Komandoo (ކޮމަންޑޫ) is one of the inhabited islands of the Shaviyani Atoll administrative division and geographically part of the North Miladhummadulhu Atoll in the Maldives.

==History==
Early citizens lived in komandoo are from shaviyani atoll Mathi komandoo and Keekimini. There is no such proof but in both the island there are ruins of old houses and wells. It is said that Komandoo people firstly lived in Keekimini but to get rid of invaders they moved to Mathi komandoo. Then from Mathi komandoo to Komandoo. There are few historical artifacts and grave stones that shows skills of komandoo people.

==Geography==
Komandoo is one of the islands of Shaviyanil Atoll. Situated 213.95 km north of the country's capital, Malé, the island measures 315 yd in length and 250 m in width. Komandoo has an area of about 9 ha.

==Demography==

It is the third most populated island in Shaviyani Atoll with a current population of about 1,900 people.

==Services==
===Education===
Shaviyani Atoll Education Centre is the biggest school in the atoll. Students can join at grade 1 at the age of 7 years and complete their A’ Levels at the end of their 12th grade at this school.
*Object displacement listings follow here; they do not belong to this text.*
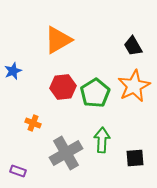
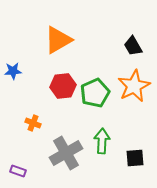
blue star: rotated 18 degrees clockwise
red hexagon: moved 1 px up
green pentagon: rotated 8 degrees clockwise
green arrow: moved 1 px down
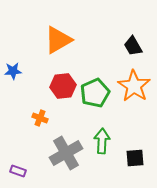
orange star: rotated 12 degrees counterclockwise
orange cross: moved 7 px right, 5 px up
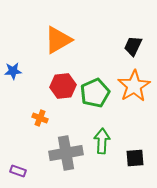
black trapezoid: rotated 55 degrees clockwise
orange star: rotated 8 degrees clockwise
gray cross: rotated 20 degrees clockwise
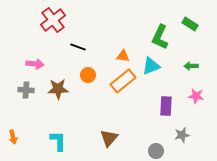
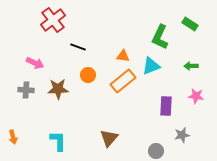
pink arrow: moved 1 px up; rotated 18 degrees clockwise
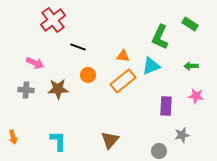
brown triangle: moved 1 px right, 2 px down
gray circle: moved 3 px right
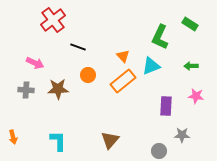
orange triangle: rotated 40 degrees clockwise
gray star: rotated 14 degrees clockwise
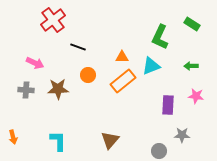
green rectangle: moved 2 px right
orange triangle: moved 1 px left, 1 px down; rotated 48 degrees counterclockwise
purple rectangle: moved 2 px right, 1 px up
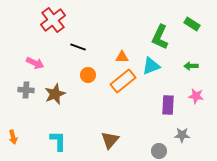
brown star: moved 3 px left, 5 px down; rotated 20 degrees counterclockwise
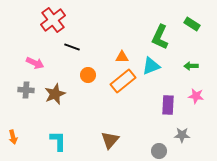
black line: moved 6 px left
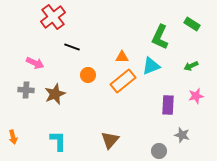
red cross: moved 3 px up
green arrow: rotated 24 degrees counterclockwise
pink star: rotated 21 degrees counterclockwise
gray star: rotated 14 degrees clockwise
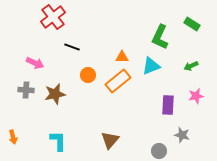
orange rectangle: moved 5 px left
brown star: rotated 10 degrees clockwise
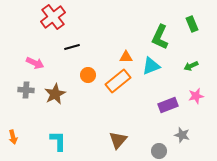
green rectangle: rotated 35 degrees clockwise
black line: rotated 35 degrees counterclockwise
orange triangle: moved 4 px right
brown star: rotated 15 degrees counterclockwise
purple rectangle: rotated 66 degrees clockwise
brown triangle: moved 8 px right
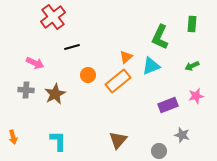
green rectangle: rotated 28 degrees clockwise
orange triangle: rotated 40 degrees counterclockwise
green arrow: moved 1 px right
Those students doing A’ Levels can complete Commerce and science stream for their studies at Shaviyani Atoll Education Centre. The biggest Teacher Training Center is in Komandoo.

===Healthcare===
Services provided by the Health Center include blood transfusion, E.C.G, laboratory investigations and family planning.

===Other services===
Other services available in Komandoo include speed boat rental services, Wireless internet connection, and cable TV service.

==Community==
Komandoo is one of the special islands in the Maldives. There are 3 community associations including PSA(Past Students Association), AKYD(Komandoo Youth Development Association) and KMG(Komandoo Fishermens Association). They have special things uncommon to other islands. Komandoo have their own facilities including electricity, TV.station, desalination water plant, FM radio, slipway and their own phone network.